The city has dozens of beautiful (especially their exteriors) churches and some with unusual features, such as Chiesa di Montevergini’s concave and San Domenico’s convex façades, Santa Chiara’s oval interior. Interiors, however, tend to be much less elaborately decorated—usually white, with few paintings or frescos, perhaps some stucco or gold trim—than their counterparts that we visited in Rome, Amalfi and even Palermo.
Most of these grand structures are built of the local, white tufa limestone that turns a soft, honey color in the sunlight. Nowhere is this shown to greater effect than on the west-facing façade of San Salvatore at sunset. A close second is the glow of the nighttime-lighted Duomo.
A Mastrra was our choice for our one dinner in Noto. We chose two very nice main dishes. Spaghetti with olive oil and sea urchin was very good, although Mediterranean sea urchin seems to be similarly earthy, but less sweet and somewhat more acidic than we are familiar with from California. We, however, had no reservations with the fish soup with swordfish, prawns, clams, mussels an calamari in a rich, flavorful tomato sauce. But how to pair a wine with such different dishes? Our server had a just the answer, a young, light, minerally, slightly fruity red from the volcanic soil and cool climate of Mt. Etna. In this case, a 2016 Tornator Etna Rosso that is a blend of two indigenous grapes, Nerelo Moscalese and Nerello Cappuccio. Nor could we resist the lure of a local ricotta cannoli, our first of the trip. Our server, however, felt that we could not truly enjoy this without another local specialty, a deep, brownish, Noto Moscato.
B&B Casa Ronco Camelia. It was clean and in a good location. Street parking was easy. They emailed me in the morning of our arrival asking me what time we would be arriving.
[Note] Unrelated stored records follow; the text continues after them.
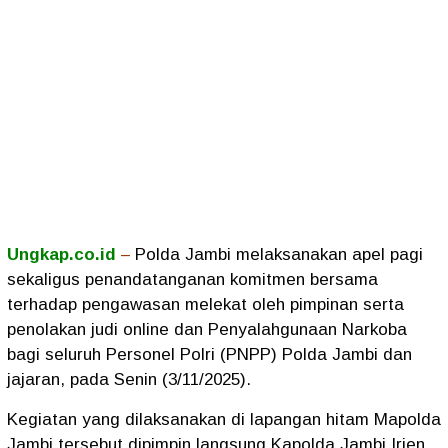
Ungkap.co.id
–
Polda Jambi melaksanakan apel pagi
sekaligus penandatanganan komitmen bersama
terhadap pengawasan melekat oleh pimpinan serta
penolakan judi online dan Penyalahgunaan Narkoba
bagi seluruh Personel Polri (PNPP) Polda Jambi dan
jajaran, pada Senin (3/11/2025).
Kegiatan yang dilaksanakan di lapangan hitam Mapolda
Jambi tersebut dipimpin langsung Kapolda Jambi Irjen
As I get email when I am on wifi, I never saw the email. When we arrived at 5 pm (our confirmation showed checking from 2-8), no one was there and no one answered their phone. About 45 minutes later, they returned my call and we agreed to meet in about 10 minutes. Not a great start but he room was clean and bright. The mattress had deep indentations from many uses but it was comfortable. Although our host does not speak English, we figured out things together.She really worked hard to converse with us. It didn’t look like the room had air conditioning which was fine for May but we wondered about August as the temperatures get higher. Breakfast was very good with multiple things to choose from. There was also a washing machine in the kitchen. Not sure if guests could use it or not.